The material below holds a span beginning at the line with "investendo tramite veicoli" and ending at the line with "İngiliz atları çim, kum". Quote that span exactly, both ends included, and only that span.

============================================================

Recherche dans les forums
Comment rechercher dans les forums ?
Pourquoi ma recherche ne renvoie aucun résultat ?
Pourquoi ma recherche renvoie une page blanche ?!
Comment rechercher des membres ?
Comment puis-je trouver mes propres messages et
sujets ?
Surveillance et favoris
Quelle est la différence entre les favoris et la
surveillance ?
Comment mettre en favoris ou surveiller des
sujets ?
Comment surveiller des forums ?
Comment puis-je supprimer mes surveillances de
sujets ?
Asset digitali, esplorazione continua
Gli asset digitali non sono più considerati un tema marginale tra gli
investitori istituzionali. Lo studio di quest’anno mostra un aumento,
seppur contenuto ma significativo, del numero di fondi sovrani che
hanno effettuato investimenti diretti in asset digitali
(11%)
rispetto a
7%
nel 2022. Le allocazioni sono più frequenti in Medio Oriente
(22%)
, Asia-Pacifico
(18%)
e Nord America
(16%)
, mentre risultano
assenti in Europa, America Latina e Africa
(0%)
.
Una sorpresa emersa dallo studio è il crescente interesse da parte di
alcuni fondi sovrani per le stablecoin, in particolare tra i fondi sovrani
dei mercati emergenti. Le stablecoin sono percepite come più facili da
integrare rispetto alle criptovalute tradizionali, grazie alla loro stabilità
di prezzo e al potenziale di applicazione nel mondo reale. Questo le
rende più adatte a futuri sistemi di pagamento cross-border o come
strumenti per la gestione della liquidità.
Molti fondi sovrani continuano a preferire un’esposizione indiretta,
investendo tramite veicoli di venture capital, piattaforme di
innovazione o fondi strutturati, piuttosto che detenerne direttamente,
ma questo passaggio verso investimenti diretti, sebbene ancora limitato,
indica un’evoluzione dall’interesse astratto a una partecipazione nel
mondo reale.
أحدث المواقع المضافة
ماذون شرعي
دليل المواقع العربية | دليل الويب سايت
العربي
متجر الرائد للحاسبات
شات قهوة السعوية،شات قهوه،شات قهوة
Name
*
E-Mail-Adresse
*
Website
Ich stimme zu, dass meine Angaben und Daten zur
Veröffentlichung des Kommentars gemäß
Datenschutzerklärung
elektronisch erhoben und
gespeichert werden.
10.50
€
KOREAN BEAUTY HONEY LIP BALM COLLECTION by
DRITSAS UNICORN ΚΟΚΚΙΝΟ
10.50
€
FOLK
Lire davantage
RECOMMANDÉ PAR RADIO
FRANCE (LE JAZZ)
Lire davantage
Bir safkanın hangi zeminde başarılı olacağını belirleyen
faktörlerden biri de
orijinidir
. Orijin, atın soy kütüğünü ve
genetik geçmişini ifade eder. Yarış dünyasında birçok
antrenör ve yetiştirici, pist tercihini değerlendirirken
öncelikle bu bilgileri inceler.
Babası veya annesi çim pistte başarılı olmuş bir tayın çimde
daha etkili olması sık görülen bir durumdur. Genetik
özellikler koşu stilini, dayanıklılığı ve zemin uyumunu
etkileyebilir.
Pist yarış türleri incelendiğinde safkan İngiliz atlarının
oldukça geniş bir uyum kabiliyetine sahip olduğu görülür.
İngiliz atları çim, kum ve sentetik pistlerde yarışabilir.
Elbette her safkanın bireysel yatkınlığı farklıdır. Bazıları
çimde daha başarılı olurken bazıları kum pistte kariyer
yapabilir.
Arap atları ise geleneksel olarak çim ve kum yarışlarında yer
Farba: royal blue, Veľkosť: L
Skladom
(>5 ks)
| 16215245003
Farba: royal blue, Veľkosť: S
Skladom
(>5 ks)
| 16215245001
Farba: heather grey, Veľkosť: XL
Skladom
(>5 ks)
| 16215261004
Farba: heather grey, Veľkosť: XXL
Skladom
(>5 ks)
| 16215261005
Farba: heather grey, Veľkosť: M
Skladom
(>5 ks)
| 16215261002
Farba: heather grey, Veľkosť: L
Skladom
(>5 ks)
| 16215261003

============================================================

## EXPECTED OUTPUT
investendo tramite veicoli di venture capital, piattaforme di
innovazione o fondi strutturati, piuttosto che detenerne direttamente,
ma questo passaggio verso investimenti diretti, sebbene ancora limitato,
indica un’evoluzione dall’interesse astratto a una partecipazione nel
mondo reale.
أحدث المواقع المضافة
ماذون شرعي
دليل المواقع العربية | دليل الويب سايت
العربي
متجر الرائد للحاسبات
شات قهوة السعوية،شات قهوه،شات قهوة
Name
*
E-Mail-Adresse
*
Website
Ich stimme zu, dass meine Angaben und Daten zur
Veröffentlichung des Kommentars gemäß
Datenschutzerklärung
elektronisch erhoben und
gespeichert werden.
10.50
€
KOREAN BEAUTY HONEY LIP BALM COLLECTION by
DRITSAS UNICORN ΚΟΚΚΙΝΟ
10.50
€
FOLK
Lire davantage
RECOMMANDÉ PAR RADIO
FRANCE (LE JAZZ)
Lire davantage
Bir safkanın hangi zeminde başarılı olacağını belirleyen
faktörlerden biri de
orijinidir
. Orijin, atın soy kütüğünü ve
genetik geçmişini ifade eder. Yarış dünyasında birçok
antrenör ve yetiştirici, pist tercihini değerlendirirken
öncelikle bu bilgileri inceler.
Babası veya annesi çim pistte başarılı olmuş bir tayın çimde
daha etkili olması sık görülen bir durumdur. Genetik
özellikler koşu stilini, dayanıklılığı ve zemin uyumunu
etkileyebilir.
Pist yarış türleri incelendiğinde safkan İngiliz atlarının
oldukça geniş bir uyum kabiliyetine sahip olduğu görülür.
İngiliz atları çim, kum ve sentetik pistlerde yarışabilir.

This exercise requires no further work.